Es interesante el contraste entre el anterior reconocimiento de la necesidad de formar mejor a la gente para que se pueda producir bien, y el de eliminar otros servicios (salud) a la misma gente, desmejorando las condiciones materiales para producir. Hay una contradictoria forma de asumir el papel del Estado, donde la obsesión privatizadora aporta la parte negativa.

En seguridad y orden público, donde el Estado Gaviria no abandona un centímetro pretendiendo establecer -ahí sí- un Estado fuerte y autoritario, las medidas también son contradictorias. Si de eficiencia se trata, no hay entidad que requiera más su reestructuración total como la Policía Nacional. El servicio que presta es tan pobre y los niveles de corrupción tan altos, que resulta impensable que un gobierno pretenda establecer la autoridad del Estado con funcionarios que tanto daño le hacen a la
ciudadanía.

La Policía Nacional, salvo los cuerpos especializados que empiezan a mostrar alguna eficiencia, afecta doblemente a la población. De una parte, por la inefectividad (o ausencia) del servicio, pero de otra, porque se ha constituido en una gran burocracia armada que se lucra de una tributación paralela sobre los particulares. Allí no llegan ni
la modernización ni la privatización gaviristas. Como tampoco al Ejército, preparado para grandes guerras externas y dedicado a combatir contra un enemigo interno que nunca retrocede.

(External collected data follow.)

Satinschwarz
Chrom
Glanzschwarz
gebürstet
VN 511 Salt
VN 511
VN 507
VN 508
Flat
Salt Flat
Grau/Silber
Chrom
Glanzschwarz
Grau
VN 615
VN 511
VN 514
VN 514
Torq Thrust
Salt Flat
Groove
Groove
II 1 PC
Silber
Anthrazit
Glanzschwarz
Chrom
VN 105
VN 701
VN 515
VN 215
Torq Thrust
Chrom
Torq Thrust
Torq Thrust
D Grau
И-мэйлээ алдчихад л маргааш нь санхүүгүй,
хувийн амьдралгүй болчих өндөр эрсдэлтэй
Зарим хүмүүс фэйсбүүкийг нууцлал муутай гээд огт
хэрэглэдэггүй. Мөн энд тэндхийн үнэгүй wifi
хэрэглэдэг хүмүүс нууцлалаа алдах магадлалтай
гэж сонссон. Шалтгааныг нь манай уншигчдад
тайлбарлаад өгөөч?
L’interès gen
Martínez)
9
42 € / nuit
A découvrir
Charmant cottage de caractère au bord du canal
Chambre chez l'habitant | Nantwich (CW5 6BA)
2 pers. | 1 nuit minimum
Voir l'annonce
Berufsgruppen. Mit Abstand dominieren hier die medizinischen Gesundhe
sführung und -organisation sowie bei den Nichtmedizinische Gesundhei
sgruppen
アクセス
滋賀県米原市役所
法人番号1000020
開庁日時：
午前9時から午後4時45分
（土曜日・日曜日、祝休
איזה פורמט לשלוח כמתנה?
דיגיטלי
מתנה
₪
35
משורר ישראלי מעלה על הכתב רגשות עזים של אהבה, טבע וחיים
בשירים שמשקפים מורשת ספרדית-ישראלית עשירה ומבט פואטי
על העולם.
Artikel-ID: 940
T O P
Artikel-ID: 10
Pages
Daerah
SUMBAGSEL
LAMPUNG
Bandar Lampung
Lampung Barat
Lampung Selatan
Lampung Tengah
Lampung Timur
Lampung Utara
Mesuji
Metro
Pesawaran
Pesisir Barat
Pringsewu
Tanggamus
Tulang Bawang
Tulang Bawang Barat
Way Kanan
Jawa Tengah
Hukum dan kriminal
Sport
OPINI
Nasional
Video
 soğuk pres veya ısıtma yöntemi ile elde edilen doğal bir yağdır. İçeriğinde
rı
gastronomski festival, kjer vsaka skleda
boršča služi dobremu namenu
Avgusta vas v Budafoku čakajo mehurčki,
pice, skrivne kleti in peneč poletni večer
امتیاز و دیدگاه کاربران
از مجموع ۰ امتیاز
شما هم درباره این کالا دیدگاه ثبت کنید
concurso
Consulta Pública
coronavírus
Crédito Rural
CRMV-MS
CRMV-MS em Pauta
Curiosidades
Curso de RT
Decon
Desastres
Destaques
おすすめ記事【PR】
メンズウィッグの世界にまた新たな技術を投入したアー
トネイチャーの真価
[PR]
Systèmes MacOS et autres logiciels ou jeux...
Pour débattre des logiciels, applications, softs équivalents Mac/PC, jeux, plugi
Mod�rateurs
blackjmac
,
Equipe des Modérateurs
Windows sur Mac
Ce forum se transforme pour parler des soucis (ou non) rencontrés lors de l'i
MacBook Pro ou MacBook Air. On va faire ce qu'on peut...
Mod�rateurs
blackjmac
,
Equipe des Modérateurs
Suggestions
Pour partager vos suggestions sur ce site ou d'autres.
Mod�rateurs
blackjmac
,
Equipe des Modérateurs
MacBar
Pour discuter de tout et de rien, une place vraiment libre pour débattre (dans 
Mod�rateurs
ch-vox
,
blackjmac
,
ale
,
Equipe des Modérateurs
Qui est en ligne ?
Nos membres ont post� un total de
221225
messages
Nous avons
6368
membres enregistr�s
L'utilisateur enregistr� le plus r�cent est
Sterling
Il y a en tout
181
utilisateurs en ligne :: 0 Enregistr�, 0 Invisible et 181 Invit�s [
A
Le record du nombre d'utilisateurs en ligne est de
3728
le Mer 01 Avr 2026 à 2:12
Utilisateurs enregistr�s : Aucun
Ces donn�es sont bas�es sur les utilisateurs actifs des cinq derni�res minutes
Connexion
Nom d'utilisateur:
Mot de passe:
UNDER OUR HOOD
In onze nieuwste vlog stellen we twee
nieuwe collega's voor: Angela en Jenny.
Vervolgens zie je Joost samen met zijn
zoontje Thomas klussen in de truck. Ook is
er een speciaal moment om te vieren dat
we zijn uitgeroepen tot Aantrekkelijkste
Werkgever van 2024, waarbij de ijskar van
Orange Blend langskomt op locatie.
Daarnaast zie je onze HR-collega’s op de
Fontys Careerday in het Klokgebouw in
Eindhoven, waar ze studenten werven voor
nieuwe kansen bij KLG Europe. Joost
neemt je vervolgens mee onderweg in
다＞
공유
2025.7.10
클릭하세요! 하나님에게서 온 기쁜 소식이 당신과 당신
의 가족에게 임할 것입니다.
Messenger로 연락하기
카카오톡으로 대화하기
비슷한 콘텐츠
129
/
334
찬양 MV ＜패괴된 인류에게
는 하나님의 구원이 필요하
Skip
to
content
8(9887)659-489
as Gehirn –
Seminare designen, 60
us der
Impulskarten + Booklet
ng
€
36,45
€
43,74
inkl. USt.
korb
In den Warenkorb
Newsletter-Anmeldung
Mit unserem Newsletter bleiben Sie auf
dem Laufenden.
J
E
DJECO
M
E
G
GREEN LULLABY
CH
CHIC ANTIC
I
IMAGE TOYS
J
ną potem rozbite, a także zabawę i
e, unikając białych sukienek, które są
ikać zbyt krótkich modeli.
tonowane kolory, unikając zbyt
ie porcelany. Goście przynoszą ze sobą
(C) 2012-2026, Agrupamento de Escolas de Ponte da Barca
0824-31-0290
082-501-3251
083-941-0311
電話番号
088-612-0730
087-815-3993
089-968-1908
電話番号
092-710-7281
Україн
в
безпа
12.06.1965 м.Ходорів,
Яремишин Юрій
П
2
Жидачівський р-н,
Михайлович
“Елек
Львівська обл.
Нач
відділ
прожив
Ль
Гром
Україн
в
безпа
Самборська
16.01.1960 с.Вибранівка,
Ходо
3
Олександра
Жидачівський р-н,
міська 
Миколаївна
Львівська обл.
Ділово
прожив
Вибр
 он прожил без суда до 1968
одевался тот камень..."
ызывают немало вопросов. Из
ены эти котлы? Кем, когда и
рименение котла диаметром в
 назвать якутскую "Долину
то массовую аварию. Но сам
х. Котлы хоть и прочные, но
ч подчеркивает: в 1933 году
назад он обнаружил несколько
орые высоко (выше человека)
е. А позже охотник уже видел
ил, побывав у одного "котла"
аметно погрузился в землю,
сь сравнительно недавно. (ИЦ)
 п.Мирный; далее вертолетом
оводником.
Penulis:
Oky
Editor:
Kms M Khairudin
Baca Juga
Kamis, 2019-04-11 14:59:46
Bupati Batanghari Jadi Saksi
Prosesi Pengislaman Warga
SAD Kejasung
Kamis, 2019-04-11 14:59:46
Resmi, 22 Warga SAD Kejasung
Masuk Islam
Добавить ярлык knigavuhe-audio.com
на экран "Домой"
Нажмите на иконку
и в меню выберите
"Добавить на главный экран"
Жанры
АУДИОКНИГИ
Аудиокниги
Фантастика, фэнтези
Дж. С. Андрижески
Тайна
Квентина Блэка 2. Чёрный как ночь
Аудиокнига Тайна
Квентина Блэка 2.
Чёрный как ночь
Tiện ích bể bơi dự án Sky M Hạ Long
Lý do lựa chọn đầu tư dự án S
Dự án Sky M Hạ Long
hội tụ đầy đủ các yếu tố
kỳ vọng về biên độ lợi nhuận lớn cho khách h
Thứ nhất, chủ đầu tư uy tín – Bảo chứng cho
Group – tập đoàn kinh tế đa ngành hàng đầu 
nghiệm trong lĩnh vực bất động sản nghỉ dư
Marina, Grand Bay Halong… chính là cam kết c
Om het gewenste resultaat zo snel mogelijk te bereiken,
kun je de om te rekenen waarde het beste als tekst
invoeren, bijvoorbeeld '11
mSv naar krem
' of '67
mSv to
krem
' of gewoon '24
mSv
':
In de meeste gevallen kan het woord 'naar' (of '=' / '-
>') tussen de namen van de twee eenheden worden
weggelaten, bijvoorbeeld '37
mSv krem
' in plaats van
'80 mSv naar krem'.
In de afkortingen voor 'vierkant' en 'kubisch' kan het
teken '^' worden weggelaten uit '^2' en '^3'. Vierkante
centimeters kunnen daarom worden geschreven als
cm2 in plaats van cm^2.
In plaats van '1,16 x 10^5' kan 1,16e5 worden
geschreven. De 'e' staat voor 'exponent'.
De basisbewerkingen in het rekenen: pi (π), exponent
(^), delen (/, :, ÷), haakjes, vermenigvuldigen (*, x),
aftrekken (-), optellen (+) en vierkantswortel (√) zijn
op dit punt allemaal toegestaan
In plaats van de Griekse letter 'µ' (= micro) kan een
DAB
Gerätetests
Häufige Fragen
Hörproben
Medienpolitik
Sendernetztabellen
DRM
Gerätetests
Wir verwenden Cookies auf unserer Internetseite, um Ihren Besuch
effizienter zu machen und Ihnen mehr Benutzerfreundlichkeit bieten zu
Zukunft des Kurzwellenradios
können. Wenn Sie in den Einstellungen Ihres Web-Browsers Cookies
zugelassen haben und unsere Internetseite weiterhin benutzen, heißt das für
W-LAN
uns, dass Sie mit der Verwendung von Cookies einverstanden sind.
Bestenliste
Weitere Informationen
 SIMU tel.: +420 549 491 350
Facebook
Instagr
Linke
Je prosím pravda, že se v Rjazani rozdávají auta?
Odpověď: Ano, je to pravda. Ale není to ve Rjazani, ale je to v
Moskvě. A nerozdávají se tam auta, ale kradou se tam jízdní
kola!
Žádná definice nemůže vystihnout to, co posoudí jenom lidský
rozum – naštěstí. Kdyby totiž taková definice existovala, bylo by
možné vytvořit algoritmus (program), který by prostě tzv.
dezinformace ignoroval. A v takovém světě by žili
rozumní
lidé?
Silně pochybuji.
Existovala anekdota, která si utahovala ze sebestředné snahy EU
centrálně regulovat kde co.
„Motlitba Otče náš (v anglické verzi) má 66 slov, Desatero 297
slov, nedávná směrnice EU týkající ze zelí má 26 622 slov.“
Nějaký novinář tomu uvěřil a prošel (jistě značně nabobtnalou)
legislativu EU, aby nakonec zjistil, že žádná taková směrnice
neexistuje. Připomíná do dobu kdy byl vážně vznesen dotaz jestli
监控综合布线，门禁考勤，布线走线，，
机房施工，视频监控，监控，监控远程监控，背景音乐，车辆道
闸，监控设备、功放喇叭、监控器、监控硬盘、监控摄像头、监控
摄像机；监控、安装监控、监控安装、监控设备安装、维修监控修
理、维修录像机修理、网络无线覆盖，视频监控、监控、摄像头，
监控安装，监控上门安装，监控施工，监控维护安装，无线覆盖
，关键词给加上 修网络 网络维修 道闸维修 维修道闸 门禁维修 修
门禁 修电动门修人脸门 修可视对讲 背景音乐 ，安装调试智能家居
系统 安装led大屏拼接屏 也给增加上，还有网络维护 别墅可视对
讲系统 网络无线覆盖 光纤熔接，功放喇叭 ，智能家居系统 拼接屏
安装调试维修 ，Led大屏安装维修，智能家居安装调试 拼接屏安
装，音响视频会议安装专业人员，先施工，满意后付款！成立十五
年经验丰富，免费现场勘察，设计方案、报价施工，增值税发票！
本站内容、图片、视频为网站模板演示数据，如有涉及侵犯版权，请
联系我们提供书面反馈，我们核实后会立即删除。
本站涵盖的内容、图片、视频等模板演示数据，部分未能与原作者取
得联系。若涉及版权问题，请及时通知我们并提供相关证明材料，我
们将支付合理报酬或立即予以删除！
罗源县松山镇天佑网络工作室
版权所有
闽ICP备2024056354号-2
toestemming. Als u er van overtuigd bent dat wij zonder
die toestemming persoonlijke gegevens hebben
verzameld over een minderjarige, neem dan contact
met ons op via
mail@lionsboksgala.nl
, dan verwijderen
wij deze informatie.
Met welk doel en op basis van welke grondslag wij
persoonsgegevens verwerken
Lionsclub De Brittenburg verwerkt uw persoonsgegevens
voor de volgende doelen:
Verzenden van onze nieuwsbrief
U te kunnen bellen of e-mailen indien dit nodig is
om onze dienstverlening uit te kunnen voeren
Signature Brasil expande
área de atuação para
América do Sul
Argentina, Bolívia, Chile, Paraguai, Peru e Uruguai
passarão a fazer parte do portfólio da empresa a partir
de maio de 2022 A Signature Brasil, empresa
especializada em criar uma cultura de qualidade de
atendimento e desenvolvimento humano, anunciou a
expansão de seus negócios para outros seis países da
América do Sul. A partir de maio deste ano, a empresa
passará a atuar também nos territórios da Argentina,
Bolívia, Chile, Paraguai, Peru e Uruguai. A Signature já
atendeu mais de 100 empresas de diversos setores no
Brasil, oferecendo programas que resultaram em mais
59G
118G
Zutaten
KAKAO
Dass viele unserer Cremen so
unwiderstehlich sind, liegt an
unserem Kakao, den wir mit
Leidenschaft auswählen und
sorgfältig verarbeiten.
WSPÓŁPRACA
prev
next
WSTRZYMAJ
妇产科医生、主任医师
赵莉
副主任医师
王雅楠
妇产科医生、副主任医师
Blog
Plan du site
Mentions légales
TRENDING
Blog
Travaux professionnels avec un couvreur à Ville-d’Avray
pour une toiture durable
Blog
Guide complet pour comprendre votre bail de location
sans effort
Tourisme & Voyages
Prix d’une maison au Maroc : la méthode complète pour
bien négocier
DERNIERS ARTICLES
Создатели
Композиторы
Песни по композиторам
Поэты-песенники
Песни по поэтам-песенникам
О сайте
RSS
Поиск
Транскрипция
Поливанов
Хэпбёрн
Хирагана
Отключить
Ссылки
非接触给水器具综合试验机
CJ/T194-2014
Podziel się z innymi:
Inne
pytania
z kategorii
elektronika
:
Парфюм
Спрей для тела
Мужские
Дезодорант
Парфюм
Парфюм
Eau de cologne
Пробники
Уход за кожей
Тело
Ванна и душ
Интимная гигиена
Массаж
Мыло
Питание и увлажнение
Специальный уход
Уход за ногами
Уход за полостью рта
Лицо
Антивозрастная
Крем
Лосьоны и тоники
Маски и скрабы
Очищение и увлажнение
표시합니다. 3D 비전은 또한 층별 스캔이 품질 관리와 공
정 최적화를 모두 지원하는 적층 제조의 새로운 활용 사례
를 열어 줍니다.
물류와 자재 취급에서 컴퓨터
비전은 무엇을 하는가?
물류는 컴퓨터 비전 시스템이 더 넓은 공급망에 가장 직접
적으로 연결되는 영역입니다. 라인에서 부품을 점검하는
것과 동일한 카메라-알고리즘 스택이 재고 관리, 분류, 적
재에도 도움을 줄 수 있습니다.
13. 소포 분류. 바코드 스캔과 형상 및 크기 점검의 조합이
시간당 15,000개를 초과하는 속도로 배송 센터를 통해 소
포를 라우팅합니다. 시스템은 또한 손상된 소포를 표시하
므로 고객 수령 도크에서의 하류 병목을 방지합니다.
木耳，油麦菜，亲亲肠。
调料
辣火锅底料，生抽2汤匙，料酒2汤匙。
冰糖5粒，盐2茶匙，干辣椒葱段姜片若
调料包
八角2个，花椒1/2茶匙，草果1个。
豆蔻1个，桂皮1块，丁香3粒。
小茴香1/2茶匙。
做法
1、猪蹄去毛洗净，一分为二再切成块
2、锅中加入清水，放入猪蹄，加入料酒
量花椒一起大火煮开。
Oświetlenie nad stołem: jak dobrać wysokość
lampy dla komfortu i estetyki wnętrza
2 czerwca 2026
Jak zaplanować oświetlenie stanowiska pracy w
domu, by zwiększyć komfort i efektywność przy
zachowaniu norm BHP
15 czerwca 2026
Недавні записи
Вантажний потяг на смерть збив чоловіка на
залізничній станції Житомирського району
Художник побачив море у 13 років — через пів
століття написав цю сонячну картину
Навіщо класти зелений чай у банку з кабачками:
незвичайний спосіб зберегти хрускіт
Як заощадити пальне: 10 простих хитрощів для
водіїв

Esas dos entidades representan el 15% de la burocracia nacional y otro tanto del presupuesto nacional. Difícil encontrar otra área del Estado donde sea mayor la ineficiencia y el daño al mismo Estado y a la comunidad. En este terreno, los decretos registran un paso importante del gobierno, al crear la Unidad de Seguridad y Justicia,
adscrita a Planeación Nacional. Al fin se crea un organismo de corte y dirección civil, donde empezará a dársele racionalidad al gasto público en seguridad. Pero es una medida que afecta el largo plazo y que a corto deja intacta la ineficiente estructura encargada de lograr una mínima seguridad nacional. La pluma tiembla en las manos de los mandatarios cuando se enfrentan a la realidad de la necesaria reforma de los organismos de seguridad.

Y también son importantes los decretos para la agilización de funciones propias de la justicia, aunque sus efectos sólo se verán en varios años si se desarrollan con los criterios acertados. Aunque de nuevo, mientras no existan organismos de seguridad competentes, será difícil que la justicia sea operativa.

En últimas, los decretos muestran mucho más de privatización que de modernización, y una tendencia a aplicar los principios que el gobierno no defendió en la Constituyente, contrariando -como lo dicen los críticos consejeros de Estado- el espíritu de la nueva Constitución en muchos aspectos y desbordando las atribuciones que se le entregaron al gobierno.